I've done this rant live to various people, but I thought it was time to write it down.
First of all: I like Unity3D. I sincerely think Unity3D existing makes the games industry a better place.
But, basically, I don't see how it can be used for efficient, professional game development, with teams of 6 people or more all actually using Unity. I'm sure people are doing this, but I'd like to know how.
This rant is based on my experiences on a project that used Unity 3.5. Maybe Unity 4 is better. It was our first Unity3D project, but to be honest we spoke to a lot of other Unity developers and if there were any major rookie mistakes we made I don't know what they are.
Final caveat: It's been a while since I've gotten my hands dirty on this, plus I wasn't the one who set up the project, so I might get some details wrong.
We used Unity3D with Perforce, with a team of 6 to 8 people, most of whom had to work within Unity itself, as opposed to just making bitmaps or something. The daily workflow for pretty much everyone on the team was:
- Check out everything in the Unity folder in Perforce. Not 'get latest'. Check out.
- Open Unity3D.
- Do your work and test it.
- Save, then quit Unity3D. You must do this.
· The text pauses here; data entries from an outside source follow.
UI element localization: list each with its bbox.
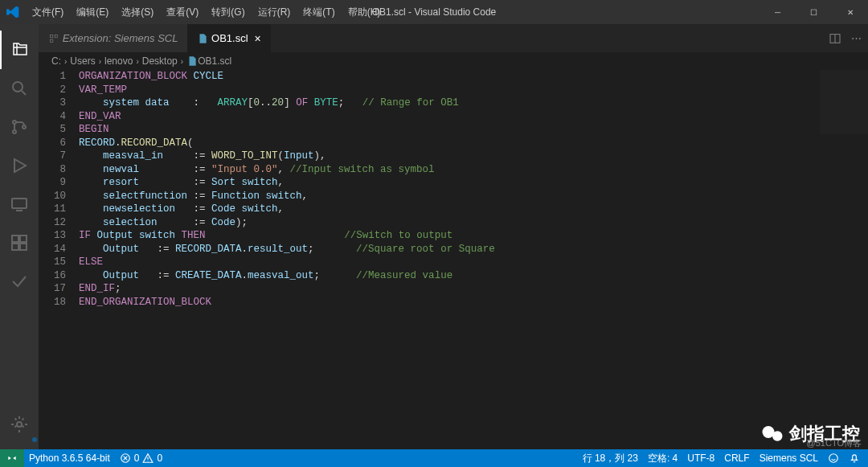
tab-actions: ⋯ (822, 24, 868, 52)
breadcrumb-seg[interactable]: Desktop (142, 55, 178, 67)
svg-rect-7 (12, 244, 18, 250)
status-right: 行 18，列 23 空格: 4 UTF-8 CRLF Siemens SCL (578, 452, 865, 465)
vscode-logo-icon (6, 6, 19, 18)
window-title: OB1.scl - Visual Studio Code (372, 6, 497, 18)
error-count: 0 (134, 453, 140, 464)
line-number-gutter: 123456789101112131415161718 (39, 70, 79, 450)
code-line[interactable]: ELSE (79, 256, 868, 269)
tab-extension[interactable]: Extension: Siemens SCL (39, 24, 187, 52)
menu-view[interactable]: 查看(V) (160, 6, 205, 19)
menu-select[interactable]: 选择(S) (115, 6, 160, 19)
tabs-bar: Extension: Siemens SCL OB1.scl × ⋯ (39, 24, 868, 52)
svg-rect-6 (20, 236, 27, 242)
minimap[interactable] (820, 70, 868, 134)
window-controls: ─ ☐ ✕ (760, 0, 868, 24)
svg-rect-12 (50, 39, 53, 43)
feedback-icon[interactable] (823, 452, 844, 465)
extension-icon (48, 33, 59, 44)
close-window-button[interactable]: ✕ (832, 0, 868, 24)
problems-status[interactable]: 0 0 (115, 453, 167, 464)
breadcrumb-seg[interactable]: C: (51, 55, 61, 67)
language-mode-status[interactable]: Siemens SCL (755, 452, 823, 465)
explorer-icon[interactable] (0, 31, 39, 69)
search-icon[interactable] (0, 69, 39, 108)
main-content: Extension: Siemens SCL OB1.scl × ⋯ C:› U… (0, 24, 868, 450)
code-line[interactable]: END_IF; (79, 282, 868, 296)
code-line[interactable]: measval_in := WORD_TO_INT(Input), (79, 150, 868, 163)
indent-status[interactable]: 空格: 4 (643, 452, 682, 465)
minimize-button[interactable]: ─ (760, 0, 796, 24)
code-line[interactable]: newselection := Code switch, (79, 203, 868, 216)
run-debug-icon[interactable] (0, 146, 39, 185)
menu-go[interactable]: 转到(G) (205, 6, 251, 19)
activity-bottom (0, 405, 39, 444)
svg-point-1 (13, 121, 16, 124)
svg-rect-4 (12, 199, 27, 208)
menu-run[interactable]: 运行(R) (252, 6, 297, 19)
title-bar: 文件(F) 编辑(E) 选择(S) 查看(V) 转到(G) 运行(R) 终端(T… (0, 0, 868, 24)
tab-label: OB1.scl (211, 32, 248, 44)
remote-explorer-icon[interactable] (0, 185, 39, 223)
maximize-button[interactable]: ☐ (796, 0, 832, 24)
code-line[interactable]: IF Output switch THEN //Switch to output (79, 229, 868, 243)
settings-gear-icon[interactable] (0, 405, 39, 444)
chevron-right-icon: › (136, 57, 138, 66)
code-line[interactable]: newval := "Input 0.0", //Input switch as… (79, 163, 868, 177)
python-version-status[interactable]: Python 3.6.5 64-bit (24, 453, 115, 464)
eol-status[interactable]: CRLF (719, 452, 754, 465)
svg-point-0 (13, 82, 23, 92)
breadcrumb-seg[interactable]: lenovo (104, 55, 133, 67)
code-line[interactable]: BEGIN (79, 123, 868, 137)
error-icon (120, 453, 131, 464)
chevron-right-icon: › (64, 57, 67, 66)
close-tab-icon[interactable]: × (255, 32, 261, 45)
code-line[interactable]: END_VAR (79, 110, 868, 124)
svg-rect-5 (12, 236, 18, 242)
split-editor-icon[interactable] (829, 32, 841, 45)
breadcrumb-seg[interactable]: OB1.scl (198, 55, 231, 67)
live-share-icon[interactable] (0, 262, 39, 301)
breadcrumb[interactable]: C:› Users› lenovo› Desktop› OB1.scl (39, 52, 868, 70)
cursor-position-status[interactable]: 行 18，列 23 (578, 452, 643, 465)
menu-edit[interactable]: 编辑(E) (70, 6, 115, 19)
activity-bar (0, 24, 39, 450)
code-line[interactable]: Output := CREATE_DATA.measval_out; //Mea… (79, 269, 868, 283)
notifications-icon[interactable] (844, 452, 865, 465)
code-content[interactable]: ORGANIZATION_BLOCK CYCLEVAR_TEMP system … (79, 70, 868, 450)
menu-bar: 文件(F) 编辑(E) 选择(S) 查看(V) 转到(G) 运行(R) 终端(T… (26, 6, 387, 19)
status-bar: Python 3.6.5 64-bit 0 0 行 18，列 23 空格: 4 … (0, 449, 868, 467)
code-line[interactable]: RECORD.RECORD_DATA( (79, 137, 868, 150)
file-icon (186, 55, 198, 67)
code-line[interactable]: selectfunction := Function switch, (79, 190, 868, 203)
tab-label: Extension: Siemens SCL (63, 32, 178, 44)
chevron-right-icon: › (99, 57, 101, 66)
encoding-status[interactable]: UTF-8 (682, 452, 719, 465)
code-line[interactable]: system data : ARRAY[0..20] OF BYTE; // R… (79, 96, 868, 110)
svg-rect-8 (20, 244, 27, 250)
editor-area: Extension: Siemens SCL OB1.scl × ⋯ C:› U… (39, 24, 868, 450)
file-icon (197, 33, 208, 44)
code-line[interactable]: END_ORGANIZATION_BLOCK (79, 296, 868, 309)
breadcrumb-seg[interactable]: Users (70, 55, 95, 67)
svg-point-15 (829, 454, 838, 463)
svg-point-3 (23, 125, 26, 129)
source-control-icon[interactable] (0, 108, 39, 146)
menu-file[interactable]: 文件(F) (26, 6, 70, 19)
code-line[interactable]: ORGANIZATION_BLOCK CYCLE (79, 70, 868, 84)
smile-icon (828, 453, 839, 464)
warning-icon (142, 453, 154, 464)
code-line[interactable]: Output := RECORD_DATA.result_out; //Squa… (79, 243, 868, 256)
remote-icon (6, 453, 18, 464)
extensions-icon[interactable] (0, 223, 39, 262)
code-line[interactable]: resort := Sort switch, (79, 176, 868, 190)
remote-status-button[interactable] (0, 449, 24, 467)
svg-rect-11 (55, 35, 58, 38)
warning-count: 0 (157, 453, 162, 464)
code-line[interactable]: VAR_TEMP (79, 84, 868, 97)
code-editor[interactable]: 123456789101112131415161718 ORGANIZATION… (39, 70, 868, 450)
tab-ob1[interactable]: OB1.scl × (187, 24, 270, 52)
more-actions-icon[interactable]: ⋯ (851, 32, 862, 44)
svg-point-9 (17, 422, 22, 427)
menu-terminal[interactable]: 终端(T) (297, 6, 341, 19)
code-line[interactable]: selection := Code); (79, 216, 868, 230)
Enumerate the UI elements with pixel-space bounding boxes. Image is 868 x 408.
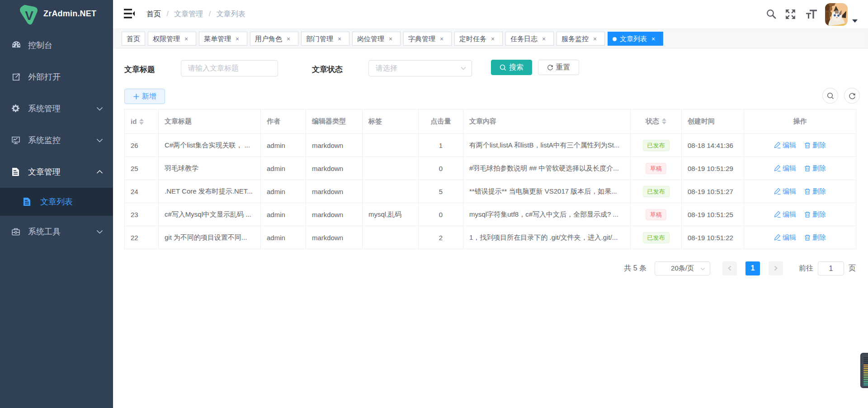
svg-text:V: V bbox=[25, 9, 33, 23]
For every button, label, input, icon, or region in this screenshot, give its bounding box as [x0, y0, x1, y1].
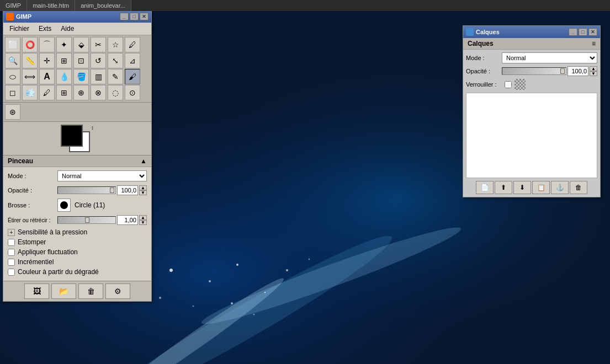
- appliquer-checkbox[interactable]: [8, 249, 15, 256]
- mode-dropdown[interactable]: Normal Dissoudre Multiplier: [57, 170, 147, 181]
- calques-opacity-up[interactable]: ▲: [590, 66, 597, 71]
- etirer-up-button[interactable]: ▲: [139, 215, 147, 220]
- etirer-thumb[interactable]: [85, 217, 89, 223]
- menu-fichier[interactable]: Fichier: [6, 24, 33, 34]
- blur-tool[interactable]: ◌: [108, 85, 123, 100]
- calques-lower-button[interactable]: ⬇: [513, 181, 531, 194]
- calques-opacity-slider[interactable]: [502, 67, 566, 75]
- calques-bottom-bar: 📄 ⬆ ⬇ 📋 ⚓ 🗑: [466, 181, 597, 194]
- brosse-preview[interactable]: [57, 199, 71, 212]
- etirer-row: Étirer ou rétrécir : ▲ ▼: [8, 214, 147, 226]
- incrementiel-checkbox[interactable]: [8, 259, 15, 266]
- couleur-checkbox[interactable]: [8, 269, 15, 276]
- perspective-clone[interactable]: ⊗: [91, 85, 106, 100]
- calques-opacity-thumb[interactable]: [560, 68, 565, 74]
- calques-raise-button[interactable]: ⬆: [495, 181, 512, 194]
- free-select-tool[interactable]: ⌒: [39, 37, 55, 52]
- airbrush-tool[interactable]: 💨: [22, 85, 38, 100]
- calques-new-layer-button[interactable]: 📄: [476, 181, 494, 194]
- fg-select-tool[interactable]: ☆: [108, 37, 123, 52]
- taskbar-gimp[interactable]: GIMP: [0, 0, 27, 11]
- calques-minimize-button[interactable]: _: [569, 28, 577, 36]
- scale-tool[interactable]: ⤡: [108, 53, 123, 68]
- etirer-spin-buttons: ▲ ▼: [139, 215, 147, 225]
- rect-select-tool[interactable]: ⬜: [5, 37, 20, 52]
- etirer-slider[interactable]: [57, 216, 116, 224]
- delete-button[interactable]: 🗑: [78, 283, 103, 299]
- etirer-down-button[interactable]: ▼: [139, 220, 147, 225]
- pinceau-collapse-icon[interactable]: ▲: [140, 157, 147, 165]
- smudge-tool[interactable]: ⊛: [5, 104, 20, 120]
- etirer-value-input[interactable]: [117, 215, 138, 225]
- ellipse-select-tool[interactable]: ⭕: [22, 37, 38, 52]
- close-button[interactable]: ✕: [140, 13, 148, 20]
- calques-delete-button[interactable]: 🗑: [570, 181, 587, 194]
- dodge-burn-tool[interactable]: ⊙: [125, 85, 140, 100]
- menu-aide[interactable]: Aide: [57, 24, 77, 34]
- calques-window: Calques _ □ ✕ Calques ≡ Mode : Normal Di…: [463, 25, 601, 197]
- opacity-thumb[interactable]: [110, 188, 114, 193]
- sensibilite-row[interactable]: + Sensibilité à la pression: [8, 228, 147, 236]
- measure-tool[interactable]: 📏: [22, 53, 38, 68]
- calques-opacity-value-input[interactable]: [567, 66, 588, 76]
- blend-tool[interactable]: ▥: [91, 69, 106, 84]
- swap-colors-icon[interactable]: ↕: [91, 125, 94, 131]
- calques-window-controls: _ □ ✕: [569, 28, 597, 36]
- calques-mode-dropdown[interactable]: Normal Dissoudre: [502, 52, 597, 63]
- paths-tool[interactable]: 🖊: [125, 37, 140, 52]
- calques-panel-menu-icon[interactable]: ≡: [592, 40, 596, 47]
- svg-point-9: [264, 292, 266, 293]
- taskbar-main[interactable]: main-title.htm: [27, 0, 75, 11]
- calques-titlebar: Calques _ □ ✕: [463, 26, 600, 38]
- crop-tool[interactable]: ⊡: [73, 53, 89, 68]
- calques-opacity-slider-container: ▲ ▼: [502, 66, 597, 76]
- text-tool[interactable]: A: [39, 69, 55, 84]
- opacity-slider[interactable]: [57, 186, 116, 194]
- move-tool[interactable]: ✛: [39, 53, 55, 68]
- color-picker-tool[interactable]: 💧: [56, 69, 72, 84]
- svg-point-7: [209, 280, 211, 282]
- shear-tool[interactable]: ⊿: [125, 53, 140, 68]
- maximize-button[interactable]: □: [130, 13, 139, 20]
- heal-tool[interactable]: ⊕: [73, 85, 89, 100]
- opacity-down-button[interactable]: ▼: [139, 190, 147, 195]
- opacity-spin-buttons: ▲ ▼: [139, 185, 147, 195]
- svg-point-14: [231, 302, 233, 304]
- calques-anchor-button[interactable]: ⚓: [551, 181, 569, 194]
- align-tool[interactable]: ⊞: [56, 53, 72, 68]
- foreground-color-swatch[interactable]: [61, 125, 83, 147]
- minimize-button[interactable]: _: [120, 13, 129, 20]
- paintbrush-tool[interactable]: 🖌: [125, 69, 140, 84]
- calques-opacity-down[interactable]: ▼: [590, 71, 597, 76]
- zoom-tool[interactable]: 🔍: [5, 53, 20, 68]
- open-image-button[interactable]: 📂: [51, 283, 76, 299]
- gimp-window-controls: _ □ ✕: [120, 13, 148, 20]
- fuzzy-select-tool[interactable]: ✦: [56, 37, 72, 52]
- perspective-tool[interactable]: ⬭: [5, 69, 20, 84]
- scissors-tool[interactable]: ✂: [91, 37, 106, 52]
- by-color-tool[interactable]: ⬙: [73, 37, 89, 52]
- calques-verr-pixels-checkbox[interactable]: [505, 81, 512, 88]
- svg-point-6: [169, 269, 173, 272]
- opacity-value-input[interactable]: [117, 185, 138, 195]
- calques-maximize-button[interactable]: □: [579, 28, 587, 36]
- calques-close-button[interactable]: ✕: [588, 28, 597, 36]
- pencil-tool[interactable]: ✎: [108, 69, 123, 84]
- ink-tool[interactable]: 🖊: [39, 85, 55, 100]
- sensibilite-expand-icon[interactable]: +: [8, 229, 15, 236]
- opacity-up-button[interactable]: ▲: [139, 185, 147, 190]
- estomper-checkbox[interactable]: [8, 239, 15, 246]
- config-button[interactable]: ⚙: [105, 283, 130, 299]
- menu-exts[interactable]: Exts: [35, 24, 55, 34]
- bucket-fill-tool[interactable]: 🪣: [73, 69, 89, 84]
- gimp-toolbox-window: GIMP _ □ ✕ Fichier Exts Aide ⬜ ⭕ ⌒ ✦ ⬙ ✂…: [3, 10, 152, 302]
- flip-tool[interactable]: ⟺: [22, 69, 38, 84]
- rotate-tool[interactable]: ↺: [91, 53, 106, 68]
- clone-tool[interactable]: ⊞: [56, 85, 72, 100]
- new-image-button[interactable]: 🖼: [24, 283, 49, 299]
- mode-row: Mode : Normal Dissoudre Multiplier: [8, 170, 147, 182]
- eraser-tool[interactable]: ◻: [5, 85, 20, 100]
- calques-verr-label: Verrouiller :: [466, 81, 502, 88]
- taskbar-anim[interactable]: anim_boulevar...: [75, 0, 131, 11]
- calques-duplicate-button[interactable]: 📋: [532, 181, 550, 194]
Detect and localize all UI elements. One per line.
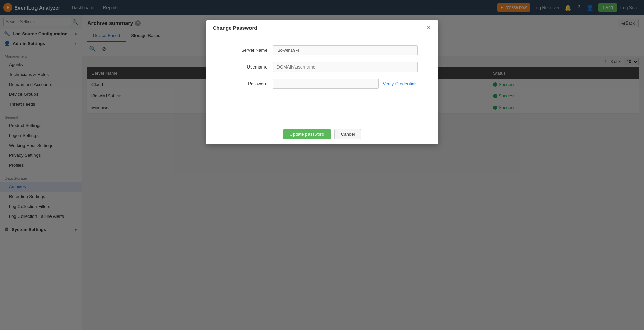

- Go into Perforce, reverse unchanged files, then try and guess if any files, particularly all of those tiny .meta files, have been added or removed and tell Perforce about those.
Unless you want to change a scene, then you must yell through the office that you're going to change a scene, lock the scene file, then do all of the above. So this was pretty much like not having a repository. We had things set up so scenes and other data are text files, but to be honest, just because it's now YAML doesn't mean you can just merge scenes - all those internal references don't necessarily match up.
That's a pretty sucky workflow, and it took us a while to get it through everyone's heads that they really, really had to do all this. I personally suspect - I never investigated this - that we had to quit Unity because of one plugin that saves important files on exit. But to be honest if that's the case I still see that as a design flaw in Unity.
So, internet: what did we do wrong? What are your experiences with Unity3D and teams of more than a couple of people? We did not use the Team License - could that have solved our problems, and if so how?